Der Facebook-Konzern Meta muss nach einer Gerichtsentscheidung zwei Klägern aus Sachsen-Anhalt wegen unerlaubter Datenverarbeitung Schadenersatz zahlen.

    Zu sehen ist das Oberlandesgericht Naumburg in Sachsen-Anhalt
    Das Oberlandesgericht Naumburg (Archivbild). (picture alliance / dpa / dpa-Zentralbild / Jan Woitas)
    Das urteilte das Oberlandesgericht in Naumburg. Demnach konnte das Unternehmen mithilfe seiner sogenannten Business-Tools selbst dann Kundendaten ausspähen und sammeln, wenn die Betroffenen gar nicht bei Facebook oder Instagram eingeloggt waren. Das sei rechtswidrig, hieß es.
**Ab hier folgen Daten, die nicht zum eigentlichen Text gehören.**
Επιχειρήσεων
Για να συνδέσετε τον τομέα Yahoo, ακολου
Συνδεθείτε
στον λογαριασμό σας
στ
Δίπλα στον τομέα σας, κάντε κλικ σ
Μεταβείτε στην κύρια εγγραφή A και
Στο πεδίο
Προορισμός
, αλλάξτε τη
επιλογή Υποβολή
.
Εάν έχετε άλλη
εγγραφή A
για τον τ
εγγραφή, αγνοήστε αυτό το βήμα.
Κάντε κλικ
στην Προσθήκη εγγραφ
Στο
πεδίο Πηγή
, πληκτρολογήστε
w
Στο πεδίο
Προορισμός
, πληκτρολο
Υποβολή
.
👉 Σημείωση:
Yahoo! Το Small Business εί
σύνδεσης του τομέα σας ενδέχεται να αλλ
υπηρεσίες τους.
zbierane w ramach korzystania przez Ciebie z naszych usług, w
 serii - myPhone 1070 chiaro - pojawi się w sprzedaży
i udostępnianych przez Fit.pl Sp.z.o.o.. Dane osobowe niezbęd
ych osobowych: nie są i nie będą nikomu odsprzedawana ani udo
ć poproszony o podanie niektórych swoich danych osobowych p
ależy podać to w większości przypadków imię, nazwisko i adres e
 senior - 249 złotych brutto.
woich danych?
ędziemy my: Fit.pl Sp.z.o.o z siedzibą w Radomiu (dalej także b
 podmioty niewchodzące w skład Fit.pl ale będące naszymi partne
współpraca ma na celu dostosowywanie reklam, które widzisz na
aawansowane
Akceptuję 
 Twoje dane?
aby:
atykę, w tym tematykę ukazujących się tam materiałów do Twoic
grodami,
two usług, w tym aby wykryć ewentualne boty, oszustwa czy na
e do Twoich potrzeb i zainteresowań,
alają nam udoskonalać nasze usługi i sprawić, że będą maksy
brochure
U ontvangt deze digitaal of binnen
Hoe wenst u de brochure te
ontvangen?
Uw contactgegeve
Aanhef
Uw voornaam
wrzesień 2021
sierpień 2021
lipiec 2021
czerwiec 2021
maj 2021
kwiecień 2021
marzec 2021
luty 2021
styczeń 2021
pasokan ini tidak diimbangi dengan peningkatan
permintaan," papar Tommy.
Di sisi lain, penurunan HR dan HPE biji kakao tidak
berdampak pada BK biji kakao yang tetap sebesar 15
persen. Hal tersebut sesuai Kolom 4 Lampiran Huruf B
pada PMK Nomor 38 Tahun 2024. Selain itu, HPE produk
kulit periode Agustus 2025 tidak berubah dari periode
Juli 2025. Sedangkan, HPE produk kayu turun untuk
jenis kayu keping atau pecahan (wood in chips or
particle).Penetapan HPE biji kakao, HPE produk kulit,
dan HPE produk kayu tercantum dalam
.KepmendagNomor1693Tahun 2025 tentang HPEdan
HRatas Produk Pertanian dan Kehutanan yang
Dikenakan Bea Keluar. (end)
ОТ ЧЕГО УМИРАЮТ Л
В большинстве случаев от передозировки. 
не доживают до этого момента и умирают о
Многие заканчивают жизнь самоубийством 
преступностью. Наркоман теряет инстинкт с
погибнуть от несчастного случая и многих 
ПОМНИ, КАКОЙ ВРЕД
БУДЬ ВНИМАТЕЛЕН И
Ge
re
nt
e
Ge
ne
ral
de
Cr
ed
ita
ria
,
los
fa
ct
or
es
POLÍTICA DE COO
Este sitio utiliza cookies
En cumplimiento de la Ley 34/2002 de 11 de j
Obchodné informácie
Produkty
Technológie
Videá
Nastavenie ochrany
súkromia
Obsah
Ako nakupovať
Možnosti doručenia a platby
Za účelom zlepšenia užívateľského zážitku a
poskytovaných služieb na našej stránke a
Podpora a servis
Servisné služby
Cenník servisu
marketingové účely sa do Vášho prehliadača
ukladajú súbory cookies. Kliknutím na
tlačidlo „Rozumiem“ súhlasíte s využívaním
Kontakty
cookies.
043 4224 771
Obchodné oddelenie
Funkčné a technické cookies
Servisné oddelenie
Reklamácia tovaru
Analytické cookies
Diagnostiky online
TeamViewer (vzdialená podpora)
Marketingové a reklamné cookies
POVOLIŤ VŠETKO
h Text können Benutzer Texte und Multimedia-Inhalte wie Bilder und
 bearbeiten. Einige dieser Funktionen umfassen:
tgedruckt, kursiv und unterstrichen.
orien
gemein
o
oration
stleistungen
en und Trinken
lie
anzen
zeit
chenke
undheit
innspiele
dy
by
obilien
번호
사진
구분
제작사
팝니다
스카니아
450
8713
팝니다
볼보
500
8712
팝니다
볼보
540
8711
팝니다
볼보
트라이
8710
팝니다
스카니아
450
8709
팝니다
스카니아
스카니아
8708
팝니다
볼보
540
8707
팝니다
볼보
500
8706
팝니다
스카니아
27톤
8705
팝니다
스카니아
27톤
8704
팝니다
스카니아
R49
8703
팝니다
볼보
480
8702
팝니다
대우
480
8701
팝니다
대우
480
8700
    Den beiden Klägern wurde ein Schadenersatz von 1.200 Euro beziehungsweise 1.250 Euro zugesprochen. Zudem verpflichtete das Gericht den Konzern zu einer generellen, umfassenden Unterlassung der Datenverarbeitung über die Business-Tools sowie zur Löschung aller gesammelten Nutzerdaten. Beide Urteile sind rechtskräftig.
    (AZ: OLG Naumburg 9 U 124/24 und 9 U 44/25).
    Diese Nachricht wurde am 05.02.2026 im Programm Deutschlandfunk gesendet.